▶ **REQUIRED ACTION**
Scan the entries below for the string "Dieser" and copy every line where it turns up.

▼

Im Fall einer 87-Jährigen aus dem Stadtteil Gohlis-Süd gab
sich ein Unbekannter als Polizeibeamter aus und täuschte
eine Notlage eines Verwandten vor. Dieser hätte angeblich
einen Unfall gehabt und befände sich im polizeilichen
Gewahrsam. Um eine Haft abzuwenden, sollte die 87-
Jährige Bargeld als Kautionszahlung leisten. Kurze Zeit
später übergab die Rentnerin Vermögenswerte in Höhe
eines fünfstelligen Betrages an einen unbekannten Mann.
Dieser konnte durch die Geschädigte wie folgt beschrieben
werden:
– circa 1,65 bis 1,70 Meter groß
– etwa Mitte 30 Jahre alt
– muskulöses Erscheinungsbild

▲
▼

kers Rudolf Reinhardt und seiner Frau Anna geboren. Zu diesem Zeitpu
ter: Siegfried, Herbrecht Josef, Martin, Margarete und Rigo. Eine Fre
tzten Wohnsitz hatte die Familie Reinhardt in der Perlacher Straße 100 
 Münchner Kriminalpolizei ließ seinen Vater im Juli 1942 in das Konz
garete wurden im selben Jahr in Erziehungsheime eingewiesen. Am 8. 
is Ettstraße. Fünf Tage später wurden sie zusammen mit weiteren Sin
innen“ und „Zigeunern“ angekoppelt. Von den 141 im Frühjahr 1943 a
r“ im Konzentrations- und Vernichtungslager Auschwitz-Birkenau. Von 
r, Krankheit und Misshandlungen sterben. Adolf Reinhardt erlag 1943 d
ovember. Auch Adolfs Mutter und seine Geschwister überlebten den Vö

▲

▶ **EXPECTED ANSWER**
eine Notlage eines Verwandten vor. Dieser hätte angeblich
Dieser konnte durch die Geschädigte wie folgt beschrieben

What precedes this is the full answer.